*Task description*.
Look through the records below for the line with "In fact, there" and the line with "and tested or something more unusual.", then return those lines and all lines between, exactly.

[Saved entries]
::::::::::
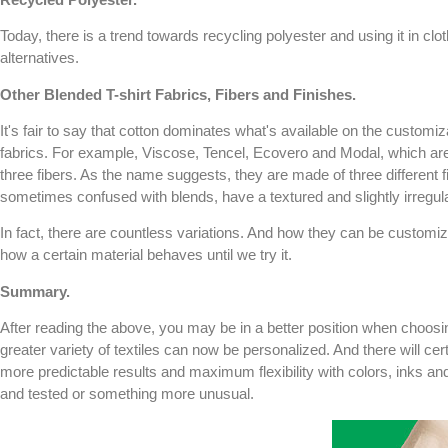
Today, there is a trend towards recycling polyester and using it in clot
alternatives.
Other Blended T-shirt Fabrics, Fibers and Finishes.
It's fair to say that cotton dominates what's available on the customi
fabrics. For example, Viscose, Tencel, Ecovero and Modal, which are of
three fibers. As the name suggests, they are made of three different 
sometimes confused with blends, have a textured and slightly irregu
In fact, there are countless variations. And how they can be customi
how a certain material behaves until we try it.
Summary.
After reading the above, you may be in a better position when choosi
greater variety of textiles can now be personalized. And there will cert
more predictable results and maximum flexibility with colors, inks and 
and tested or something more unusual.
::::::::::
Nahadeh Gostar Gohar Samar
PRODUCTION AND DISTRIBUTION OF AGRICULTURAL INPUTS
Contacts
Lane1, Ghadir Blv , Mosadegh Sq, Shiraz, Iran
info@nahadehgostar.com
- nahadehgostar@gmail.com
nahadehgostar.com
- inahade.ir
::::::::::
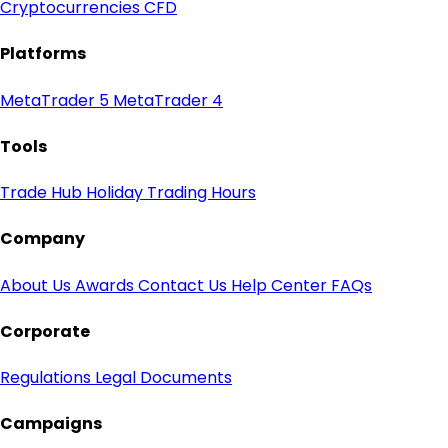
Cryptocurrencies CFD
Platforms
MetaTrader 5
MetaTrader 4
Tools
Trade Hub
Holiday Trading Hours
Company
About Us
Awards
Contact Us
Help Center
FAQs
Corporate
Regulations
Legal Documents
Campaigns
::::::::::
*Task answer*.
In fact, there are countless variations. And how they can be customi
how a certain material behaves until we try it.
Summary.
After reading the above, you may be in a better position when choosi
greater variety of textiles can now be personalized. And there will cert
more predictable results and maximum flexibility with colors, inks and 
and tested or something more unusual.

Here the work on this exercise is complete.